The company has requested the ICSID to assess the Nigerian government’s conduct with regard to the agreement signed in 2011, which granted Eni and Shell exploration rights to OPL 245.
On 14 September 2019, Eni initiated the arbitration process against Nigeria in Washington at the International Centre for Settlement of Investment Disputes (ICSID), the World Bank organisation that judges international contract matters.
With the support of London-based law firm Three Crowns and Lagos-based firm Aluko & Oyebode, Eni has requested the ICSID to assess the Nigerian government’s conduct with regard to the agreement signed in 2011, which granted Eni and Shell exploration rights to OPL 245.
Although the Nigerian government has not revoked Eni and Shell’s oil exploration licence, it has yet to convert it into an extraction licence (Oil Mining Lease OML), therefore blocking production in the oilfield since 2011.
The investments made by the two companies to date for exploration amount to $2.5 billion.

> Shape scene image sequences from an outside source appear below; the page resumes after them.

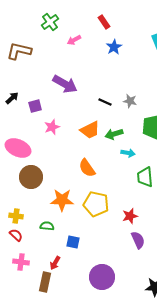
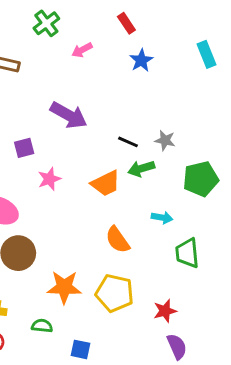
green arrow: (114, 134) -> (141, 169), moved
orange semicircle: (87, 168) -> (118, 240), moved

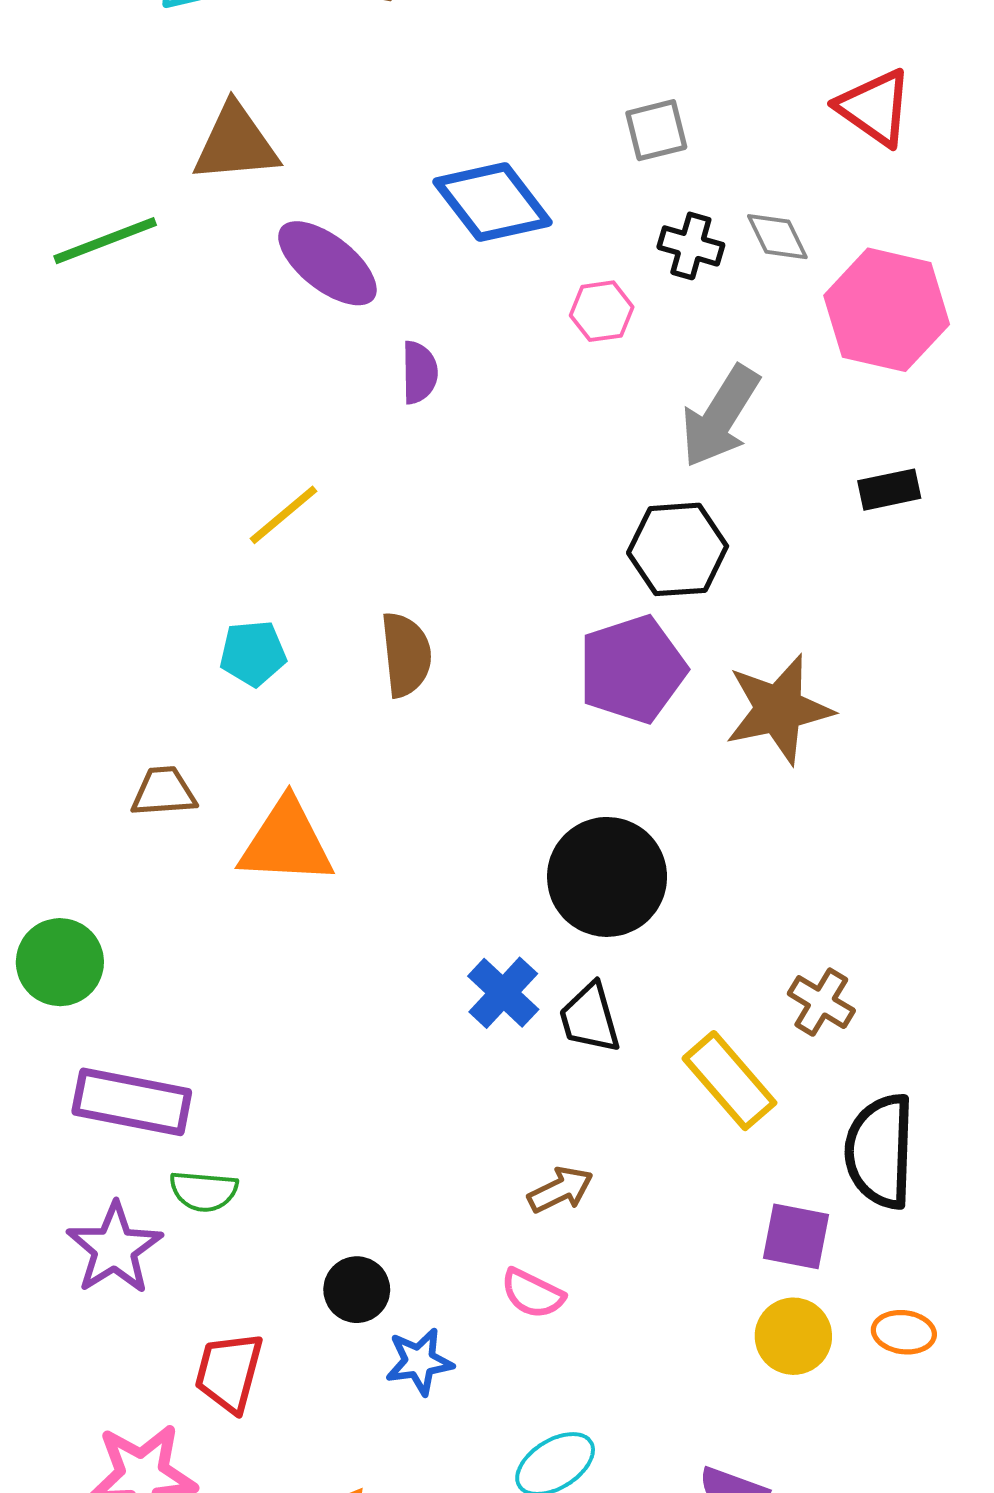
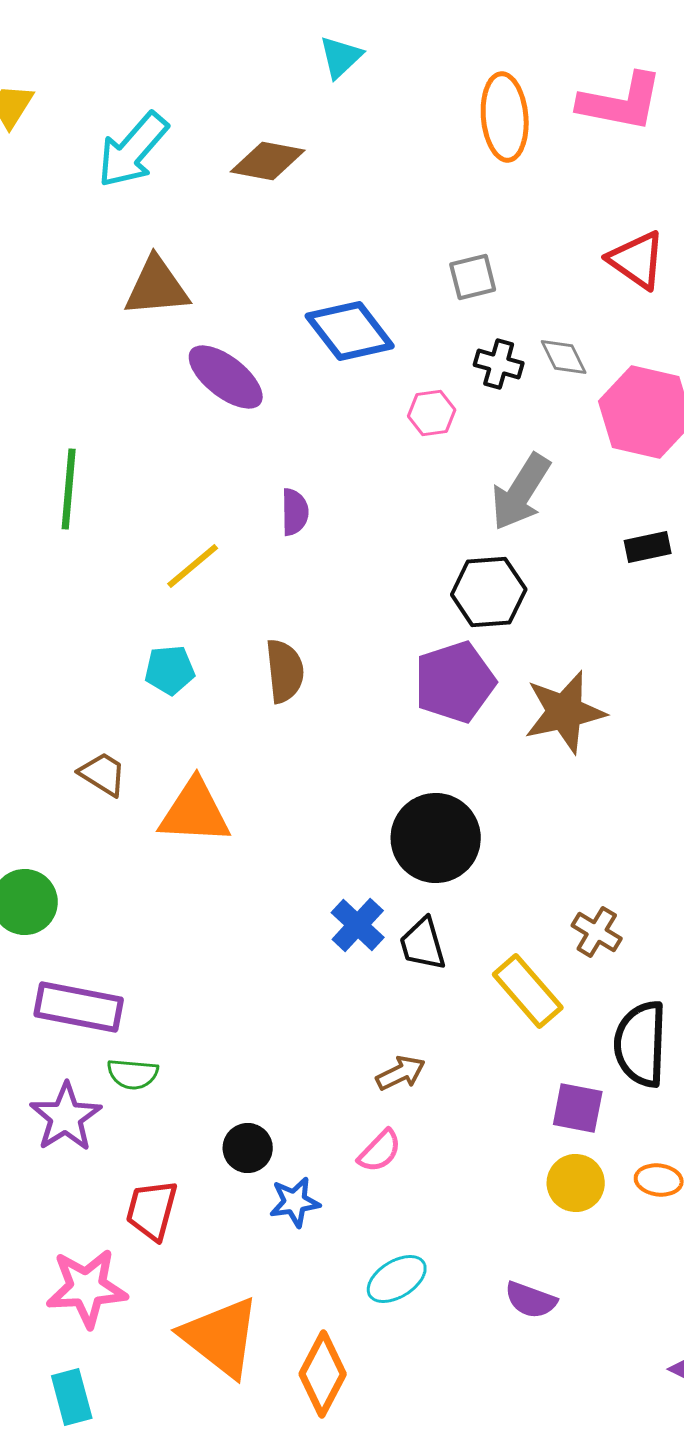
green line: (105, 241) -> (69, 489), moved, turned -64
purple semicircle: (419, 372) -> (295, 512), moved
brown trapezoid: (164, 792) -> (103, 774), turned 36
pink semicircle: (532, 1294) -> (380, 1151), turned -72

OPL 245 expired in May 2021. The delay in starting production is thus depriving Nigeria of a considerable source of income. But if OPL 245 is not converted into an OML, $2.5 billion in investments already made by Eni and Shell to win the exploratory licence and carry out research will have been for nothing. The request for arbitration is intended to avoid this waste of resources and missed opportunity.